Extracted records:
━━━━

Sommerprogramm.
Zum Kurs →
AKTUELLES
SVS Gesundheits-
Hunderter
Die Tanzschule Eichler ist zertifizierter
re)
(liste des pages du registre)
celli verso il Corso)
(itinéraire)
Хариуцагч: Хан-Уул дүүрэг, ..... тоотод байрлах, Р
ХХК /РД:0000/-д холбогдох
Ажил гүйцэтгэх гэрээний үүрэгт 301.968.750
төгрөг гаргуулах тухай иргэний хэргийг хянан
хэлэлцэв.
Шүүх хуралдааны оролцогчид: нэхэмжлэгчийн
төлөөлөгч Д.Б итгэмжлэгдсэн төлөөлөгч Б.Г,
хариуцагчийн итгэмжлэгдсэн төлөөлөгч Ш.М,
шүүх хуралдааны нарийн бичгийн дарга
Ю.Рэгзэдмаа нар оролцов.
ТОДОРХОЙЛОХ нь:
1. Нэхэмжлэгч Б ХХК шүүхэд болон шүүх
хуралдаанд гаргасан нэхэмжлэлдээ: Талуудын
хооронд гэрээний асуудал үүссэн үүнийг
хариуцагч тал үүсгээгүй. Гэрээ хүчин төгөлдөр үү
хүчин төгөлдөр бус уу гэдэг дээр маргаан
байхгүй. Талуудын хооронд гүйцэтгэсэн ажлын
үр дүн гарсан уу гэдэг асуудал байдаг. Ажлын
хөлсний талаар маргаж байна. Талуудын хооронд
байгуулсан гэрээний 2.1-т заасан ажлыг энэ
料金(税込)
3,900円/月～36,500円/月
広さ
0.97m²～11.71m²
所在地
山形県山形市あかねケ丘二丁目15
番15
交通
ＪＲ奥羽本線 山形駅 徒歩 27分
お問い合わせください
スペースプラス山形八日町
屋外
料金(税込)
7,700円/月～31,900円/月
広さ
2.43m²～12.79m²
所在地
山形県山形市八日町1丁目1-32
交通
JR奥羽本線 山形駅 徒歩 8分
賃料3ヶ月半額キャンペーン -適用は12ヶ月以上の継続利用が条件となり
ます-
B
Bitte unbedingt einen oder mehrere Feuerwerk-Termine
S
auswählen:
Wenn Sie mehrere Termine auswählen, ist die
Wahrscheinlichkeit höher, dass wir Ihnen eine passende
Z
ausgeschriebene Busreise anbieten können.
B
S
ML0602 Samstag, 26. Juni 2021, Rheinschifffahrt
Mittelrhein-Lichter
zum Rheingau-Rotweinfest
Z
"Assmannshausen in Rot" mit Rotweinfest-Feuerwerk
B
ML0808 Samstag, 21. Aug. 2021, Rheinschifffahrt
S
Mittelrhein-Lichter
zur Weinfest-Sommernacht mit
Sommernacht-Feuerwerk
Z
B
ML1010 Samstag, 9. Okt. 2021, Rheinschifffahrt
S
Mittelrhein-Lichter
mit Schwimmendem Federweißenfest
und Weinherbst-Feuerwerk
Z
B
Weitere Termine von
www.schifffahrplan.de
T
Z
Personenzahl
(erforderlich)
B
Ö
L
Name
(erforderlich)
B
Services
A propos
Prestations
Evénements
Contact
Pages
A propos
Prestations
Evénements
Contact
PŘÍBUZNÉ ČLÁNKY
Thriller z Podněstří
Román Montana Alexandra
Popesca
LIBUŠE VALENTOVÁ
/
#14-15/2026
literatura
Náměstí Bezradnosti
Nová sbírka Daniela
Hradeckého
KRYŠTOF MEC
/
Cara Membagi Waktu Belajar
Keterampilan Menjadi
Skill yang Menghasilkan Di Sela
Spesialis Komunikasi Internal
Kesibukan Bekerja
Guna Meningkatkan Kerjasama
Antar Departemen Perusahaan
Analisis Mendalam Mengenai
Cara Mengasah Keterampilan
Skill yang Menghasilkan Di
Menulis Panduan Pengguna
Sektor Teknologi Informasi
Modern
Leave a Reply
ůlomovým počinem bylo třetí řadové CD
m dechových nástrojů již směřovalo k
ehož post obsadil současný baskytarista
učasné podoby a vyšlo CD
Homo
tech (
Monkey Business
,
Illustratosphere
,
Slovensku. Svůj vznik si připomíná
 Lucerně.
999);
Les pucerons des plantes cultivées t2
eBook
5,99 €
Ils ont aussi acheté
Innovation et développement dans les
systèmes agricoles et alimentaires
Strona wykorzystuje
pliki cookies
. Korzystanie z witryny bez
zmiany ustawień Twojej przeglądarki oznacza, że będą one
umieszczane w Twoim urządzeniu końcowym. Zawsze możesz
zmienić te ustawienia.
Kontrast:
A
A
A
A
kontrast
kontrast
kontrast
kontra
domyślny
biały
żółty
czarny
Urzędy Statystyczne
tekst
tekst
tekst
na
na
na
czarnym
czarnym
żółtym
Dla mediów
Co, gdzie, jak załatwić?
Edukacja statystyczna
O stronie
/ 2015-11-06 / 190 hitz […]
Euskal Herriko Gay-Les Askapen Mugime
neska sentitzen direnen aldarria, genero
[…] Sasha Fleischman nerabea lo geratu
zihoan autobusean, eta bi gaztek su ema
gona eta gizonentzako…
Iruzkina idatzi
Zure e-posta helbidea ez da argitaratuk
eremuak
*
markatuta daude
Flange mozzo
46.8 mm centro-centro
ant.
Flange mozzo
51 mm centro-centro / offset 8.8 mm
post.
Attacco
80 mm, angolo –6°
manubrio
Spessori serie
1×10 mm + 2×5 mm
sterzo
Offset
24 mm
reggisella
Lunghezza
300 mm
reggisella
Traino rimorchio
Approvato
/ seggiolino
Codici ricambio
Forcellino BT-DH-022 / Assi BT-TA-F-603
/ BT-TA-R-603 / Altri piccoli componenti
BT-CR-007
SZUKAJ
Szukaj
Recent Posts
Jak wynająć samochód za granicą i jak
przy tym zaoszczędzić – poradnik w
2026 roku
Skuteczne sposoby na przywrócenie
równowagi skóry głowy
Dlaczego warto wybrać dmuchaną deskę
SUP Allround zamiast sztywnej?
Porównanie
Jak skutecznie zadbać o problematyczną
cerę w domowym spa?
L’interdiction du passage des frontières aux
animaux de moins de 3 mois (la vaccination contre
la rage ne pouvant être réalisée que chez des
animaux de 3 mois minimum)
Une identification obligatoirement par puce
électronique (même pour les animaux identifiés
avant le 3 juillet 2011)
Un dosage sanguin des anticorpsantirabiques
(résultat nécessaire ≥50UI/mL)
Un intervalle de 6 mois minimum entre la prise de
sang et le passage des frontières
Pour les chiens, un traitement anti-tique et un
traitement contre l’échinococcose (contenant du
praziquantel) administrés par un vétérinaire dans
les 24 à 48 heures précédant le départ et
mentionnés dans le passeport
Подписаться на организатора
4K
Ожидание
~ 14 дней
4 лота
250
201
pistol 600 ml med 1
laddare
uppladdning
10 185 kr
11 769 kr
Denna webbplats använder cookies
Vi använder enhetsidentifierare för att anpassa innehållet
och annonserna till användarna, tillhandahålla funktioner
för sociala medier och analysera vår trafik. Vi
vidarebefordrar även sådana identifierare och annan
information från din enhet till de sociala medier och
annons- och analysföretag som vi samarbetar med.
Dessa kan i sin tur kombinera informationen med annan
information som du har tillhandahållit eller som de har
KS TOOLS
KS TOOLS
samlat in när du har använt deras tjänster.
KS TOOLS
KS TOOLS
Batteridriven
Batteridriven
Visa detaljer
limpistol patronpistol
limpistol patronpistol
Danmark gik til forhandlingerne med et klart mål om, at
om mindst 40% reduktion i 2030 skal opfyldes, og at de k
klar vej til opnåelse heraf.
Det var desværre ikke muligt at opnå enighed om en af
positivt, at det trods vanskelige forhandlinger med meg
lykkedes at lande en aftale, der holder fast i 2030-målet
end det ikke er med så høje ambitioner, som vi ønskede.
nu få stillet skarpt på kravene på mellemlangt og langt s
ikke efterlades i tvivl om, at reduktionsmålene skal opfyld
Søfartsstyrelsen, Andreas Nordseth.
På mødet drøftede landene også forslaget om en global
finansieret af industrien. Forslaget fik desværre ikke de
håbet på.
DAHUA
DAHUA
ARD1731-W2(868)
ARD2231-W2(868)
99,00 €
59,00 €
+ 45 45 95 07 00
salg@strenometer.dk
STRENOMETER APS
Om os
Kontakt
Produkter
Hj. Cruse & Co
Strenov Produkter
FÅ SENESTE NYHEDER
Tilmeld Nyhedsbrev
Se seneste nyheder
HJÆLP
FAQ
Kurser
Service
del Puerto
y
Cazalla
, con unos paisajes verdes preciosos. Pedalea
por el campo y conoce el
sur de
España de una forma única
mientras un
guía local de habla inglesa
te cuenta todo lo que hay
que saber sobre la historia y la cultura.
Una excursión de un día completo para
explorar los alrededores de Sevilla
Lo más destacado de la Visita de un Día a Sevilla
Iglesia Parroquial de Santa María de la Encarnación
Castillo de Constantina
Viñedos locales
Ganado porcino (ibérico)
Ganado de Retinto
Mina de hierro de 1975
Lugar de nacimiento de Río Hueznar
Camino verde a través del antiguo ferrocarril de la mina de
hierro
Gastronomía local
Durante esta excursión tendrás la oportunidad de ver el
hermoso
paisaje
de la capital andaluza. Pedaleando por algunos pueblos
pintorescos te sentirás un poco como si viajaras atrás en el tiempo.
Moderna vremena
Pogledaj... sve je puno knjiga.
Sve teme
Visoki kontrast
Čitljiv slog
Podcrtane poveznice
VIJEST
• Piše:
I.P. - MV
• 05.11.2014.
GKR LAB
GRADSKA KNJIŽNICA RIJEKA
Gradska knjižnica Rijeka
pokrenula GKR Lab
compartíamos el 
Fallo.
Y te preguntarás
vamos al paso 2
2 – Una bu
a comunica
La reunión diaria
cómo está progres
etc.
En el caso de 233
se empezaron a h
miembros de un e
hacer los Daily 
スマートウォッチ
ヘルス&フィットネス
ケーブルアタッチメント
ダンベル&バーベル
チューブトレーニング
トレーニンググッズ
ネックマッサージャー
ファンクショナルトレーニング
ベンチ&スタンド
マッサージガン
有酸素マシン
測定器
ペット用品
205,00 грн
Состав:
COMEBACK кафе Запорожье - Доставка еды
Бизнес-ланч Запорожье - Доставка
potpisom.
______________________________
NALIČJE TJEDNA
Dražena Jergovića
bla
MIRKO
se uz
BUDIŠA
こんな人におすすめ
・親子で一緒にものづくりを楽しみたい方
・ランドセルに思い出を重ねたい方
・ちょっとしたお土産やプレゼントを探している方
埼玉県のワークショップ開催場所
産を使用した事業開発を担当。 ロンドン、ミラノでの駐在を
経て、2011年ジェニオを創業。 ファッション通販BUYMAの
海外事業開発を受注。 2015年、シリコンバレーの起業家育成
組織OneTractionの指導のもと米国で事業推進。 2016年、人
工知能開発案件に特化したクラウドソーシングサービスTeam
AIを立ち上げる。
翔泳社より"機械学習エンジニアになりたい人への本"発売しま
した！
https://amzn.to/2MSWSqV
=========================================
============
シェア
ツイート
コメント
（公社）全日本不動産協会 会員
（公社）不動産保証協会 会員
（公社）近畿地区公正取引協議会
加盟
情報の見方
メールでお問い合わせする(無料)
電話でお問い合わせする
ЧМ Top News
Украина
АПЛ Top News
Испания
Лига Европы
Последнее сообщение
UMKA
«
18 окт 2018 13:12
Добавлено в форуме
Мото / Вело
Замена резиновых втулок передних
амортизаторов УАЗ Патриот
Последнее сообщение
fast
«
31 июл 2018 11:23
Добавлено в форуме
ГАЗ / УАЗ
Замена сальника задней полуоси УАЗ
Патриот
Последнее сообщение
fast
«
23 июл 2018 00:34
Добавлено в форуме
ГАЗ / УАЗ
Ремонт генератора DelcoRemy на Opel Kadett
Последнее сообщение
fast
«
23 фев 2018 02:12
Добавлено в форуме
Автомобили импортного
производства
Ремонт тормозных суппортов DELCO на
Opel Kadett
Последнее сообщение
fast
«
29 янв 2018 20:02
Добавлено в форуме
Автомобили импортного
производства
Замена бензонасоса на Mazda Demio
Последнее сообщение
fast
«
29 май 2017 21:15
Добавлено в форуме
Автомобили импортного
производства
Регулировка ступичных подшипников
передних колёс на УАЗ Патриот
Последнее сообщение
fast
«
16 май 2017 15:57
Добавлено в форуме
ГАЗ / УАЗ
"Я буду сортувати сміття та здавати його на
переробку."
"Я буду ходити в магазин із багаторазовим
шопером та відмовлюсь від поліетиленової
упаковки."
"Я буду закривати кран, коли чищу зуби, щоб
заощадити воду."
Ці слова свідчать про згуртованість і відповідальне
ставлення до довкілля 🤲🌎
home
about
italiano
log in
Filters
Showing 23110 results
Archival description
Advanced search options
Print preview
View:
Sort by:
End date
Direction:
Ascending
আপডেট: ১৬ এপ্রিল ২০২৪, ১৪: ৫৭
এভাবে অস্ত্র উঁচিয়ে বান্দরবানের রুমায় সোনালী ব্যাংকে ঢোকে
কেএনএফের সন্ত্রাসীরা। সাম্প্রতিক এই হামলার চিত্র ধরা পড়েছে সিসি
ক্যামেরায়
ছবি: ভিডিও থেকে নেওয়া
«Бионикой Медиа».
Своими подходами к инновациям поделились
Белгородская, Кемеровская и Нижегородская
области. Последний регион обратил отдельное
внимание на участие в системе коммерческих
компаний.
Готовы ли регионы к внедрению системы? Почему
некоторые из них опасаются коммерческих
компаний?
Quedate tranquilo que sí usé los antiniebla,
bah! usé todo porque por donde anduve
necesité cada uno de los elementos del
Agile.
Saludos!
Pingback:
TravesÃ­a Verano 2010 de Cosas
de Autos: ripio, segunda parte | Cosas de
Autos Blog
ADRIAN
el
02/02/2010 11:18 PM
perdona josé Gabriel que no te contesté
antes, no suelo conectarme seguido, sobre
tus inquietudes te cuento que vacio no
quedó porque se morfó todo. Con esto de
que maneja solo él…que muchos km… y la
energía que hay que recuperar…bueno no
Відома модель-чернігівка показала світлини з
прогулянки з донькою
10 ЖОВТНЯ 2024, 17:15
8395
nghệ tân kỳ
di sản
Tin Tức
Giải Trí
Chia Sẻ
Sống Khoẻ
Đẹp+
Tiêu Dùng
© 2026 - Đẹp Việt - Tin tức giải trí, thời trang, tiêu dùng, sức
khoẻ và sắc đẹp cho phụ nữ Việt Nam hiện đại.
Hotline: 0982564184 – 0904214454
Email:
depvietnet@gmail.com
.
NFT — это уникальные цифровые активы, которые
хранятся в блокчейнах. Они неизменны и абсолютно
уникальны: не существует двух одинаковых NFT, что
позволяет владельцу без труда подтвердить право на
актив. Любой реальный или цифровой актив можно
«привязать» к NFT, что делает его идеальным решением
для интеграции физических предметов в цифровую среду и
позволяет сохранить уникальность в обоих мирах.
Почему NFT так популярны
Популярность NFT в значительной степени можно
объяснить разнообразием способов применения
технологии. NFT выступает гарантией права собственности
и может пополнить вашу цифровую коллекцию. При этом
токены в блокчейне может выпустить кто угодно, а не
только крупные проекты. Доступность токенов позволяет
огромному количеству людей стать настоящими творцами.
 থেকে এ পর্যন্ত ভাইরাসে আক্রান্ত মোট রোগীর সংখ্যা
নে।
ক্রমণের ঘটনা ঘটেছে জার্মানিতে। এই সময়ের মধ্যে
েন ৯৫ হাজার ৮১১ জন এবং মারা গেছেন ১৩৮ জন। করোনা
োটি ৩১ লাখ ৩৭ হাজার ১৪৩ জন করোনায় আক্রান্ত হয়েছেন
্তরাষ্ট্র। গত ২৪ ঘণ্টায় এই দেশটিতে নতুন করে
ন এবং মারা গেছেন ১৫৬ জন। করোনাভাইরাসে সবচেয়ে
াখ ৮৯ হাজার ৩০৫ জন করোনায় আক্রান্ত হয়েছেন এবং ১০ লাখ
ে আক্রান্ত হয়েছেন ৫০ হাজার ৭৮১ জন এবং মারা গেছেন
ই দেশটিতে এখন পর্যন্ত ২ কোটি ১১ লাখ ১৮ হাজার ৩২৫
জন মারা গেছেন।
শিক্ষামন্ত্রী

━━━━

INSTRUCTIONS FOR THE TASK - Which lines of the records above contain the word "Rotweinfest"? Report each one.

SOLUTION TO THIS TASK -
zum Rheingau-Rotweinfest
"Assmannshausen in Rot" mit Rotweinfest-Feuerwerk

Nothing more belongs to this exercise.